A few general rules that I follow:
- First invest, then spend the rest. Aim to invest no less than 1/3rd of your take-home salary. If you are currently lesser than that number (1/3rd), gradually aim to reach there.
- I don't waste time timing the market. No one can predict the market and therefore, it is best to invest on a regular basis so that the highs and lows are normalized. For this, I have active SIPs in multiple mutual funds.
- I invest in high-quality blue-chip growth stocks. Currently, I already have exposure in small caps via ESOPS of Exotel. No point in increasing small caps proportion via investments also.
- I hardly do direct stock trading. I prefer to invest, that too for a long term period (at least 3 - 5 years) via Mutual Funds only. Stock Trading, according to me, is more like full-time work because it requires you to actively look at the markets on a daily basis. On the other hand, if you are a long-term investor, you can invest and monitor your portfolio may be on a monthly, or better, quarterly basis.
- I don't listen to any tips and advice from random people, including my Investment Manager. When my Investment Manager sends me any investment recommendations, I ask her to send underlying holdings. If my first reaction is negative, I don't think twice and I straight away reject the advice. My gut feeling has saved me many times!
- One of the best investments according to me are Index funds - funds that invest in Nifty or Sensex. They have an extremely low expense ratio and they follow the index directly. The index is a reflection of the top companies (by market cap). These companies may not have huge growth potential because they are already quite large. However, they provide steady long-term returns with low volatility - something I want from my stock portfolio.
- According to me, investing should be passive - it should not take your time. If you are spending more than a few hours per week on this, you are probably doing it wrong.
- I avoid investing in extremely volatile assets like Cryptocurrencies. I am not saying that they are bad. Just that it is something I personally avoid because I don’t believe in Crypto as of now. This belief might change in the future.
- I tend to keep the next 12 months' expenses as liquid investments - fixed deposits and savings accounts (some banks provide a 5% savings account interest rate). Many experts say that if one’s age is X years, then they must keep X% of their portfolio in debt/liquid instruments. I don’t really believe in such generalized thumb rules though.

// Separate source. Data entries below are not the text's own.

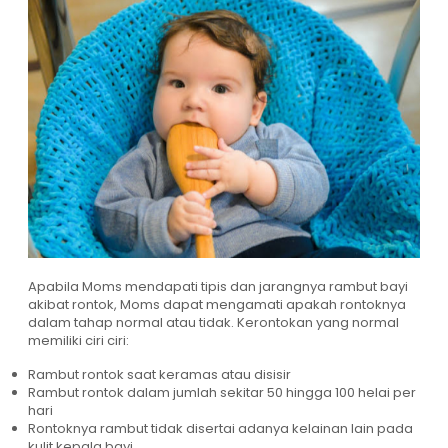
Apabila Moms mendapati tipis dan jarangnya rambut bayi
akibat rontok, Moms dapat mengamati apakah rontoknya
dalam tahap normal atau tidak. Kerontokan yang normal
memiliki ciri ciri:
Rambut rontok saat keramas atau disisir
Rambut rontok dalam jumlah sekitar 50 hingga 100 helai per
hari
Rontoknya rambut tidak disertai adanya kelainan lain pada
kulit kepala bayi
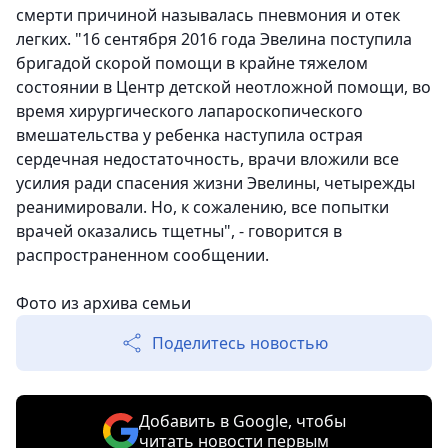
смерти причиной называлась пневмония и отек
легких. "16 сентября 2016 года Эвелина поступила
бригадой скорой помощи в крайне тяжелом
состоянии в Центр детской неотложной помощи, во
время хирургического лапароскопического
вмешательства у ребенка наступила острая
сердечная недостаточность, врачи вложили все
усилия ради спасения жизни Эвелины, четырежды
реанимировали. Но, к сожалению, все попытки
врачей оказались тщетны", - говорится в
распространенном сообщении.
Фото из архива семьи
Поделитесь новостью
Добавить в Google, чтобы
читать новости первым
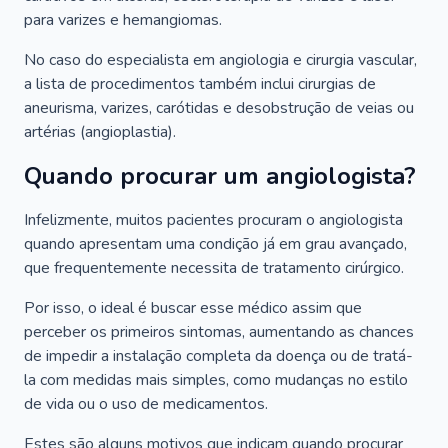
para varizes e hemangiomas.
No caso do especialista em angiologia e cirurgia vascular,
a lista de procedimentos também inclui cirurgias de
aneurisma, varizes, carótidas e desobstrução de veias ou
artérias (angioplastia).
Quando procurar um angiologista?
Infelizmente, muitos pacientes procuram o angiologista
quando apresentam uma condição já em grau avançado,
que frequentemente necessita de tratamento cirúrgico.
Por isso, o ideal é buscar esse médico assim que
perceber os primeiros sintomas, aumentando as chances
de impedir a instalação completa da doença ou de tratá-
la com medidas mais simples, como mudanças no estilo
de vida ou o uso de medicamentos.
Estes são alguns motivos que indicam quando procurar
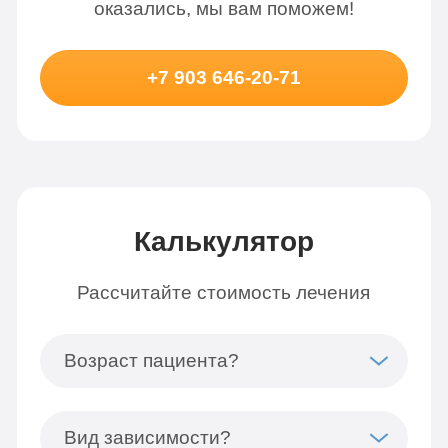
оказались, мы вам поможем!
+7 903 646-20-71
Калькулятор
Рассчитайте стоимость лечения
Возраст пациента?
Вид зависимости?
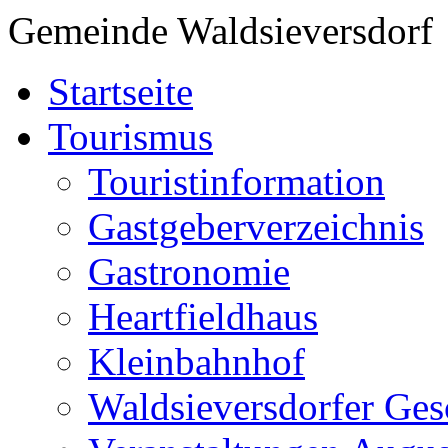
Gemeinde Waldsieversdorf
Startseite
Tourismus
Touristinformation
Gastgeberverzeichnis
Gastronomie
Heartfieldhaus
Kleinbahnhof
Waldsieversdorfer Ges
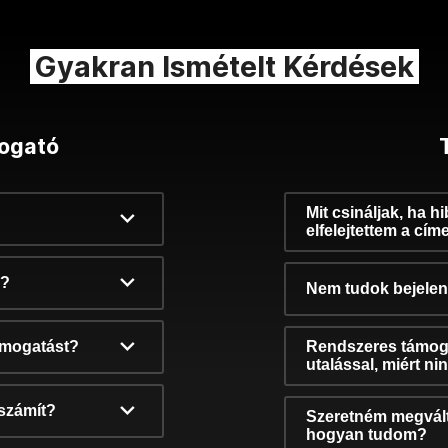
Gyakran Ismételt Kérdések
ogató
Mit csináljak, ha h
elfelejtettem a cím
k?
Nem tudok bejelent
támogatást?
Rendszeres támog
utalással, miért n
számít?
Szeretném megvált
hogyan tudom?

- Sometimes, I do take random high-risk small-ticket exposures. For instance, my Investment Manager had last year told me of a random unknown stock in which I invested a small amount. After 1 year, it doubled in price. As per my Investment Manager, it is a great quality stock and she had done her analysis on it. Anyway, I didn’t bother spending too much time studying it because I only invested a small amount.
Overall, my investment philosophy is to invest in such a manner that I don’t have to spend time worrying about them on a regular basis.
My belief is that my full-time occupation is going to create wealth for me. Investments will only help grow it.
PS: I haven’t shared any names of any mutual funds, or banks, only because I don’t want to provide any financial advice here. I am merely sharing how I invest my own money. Others may have a totally different opinion. I am open to feedback.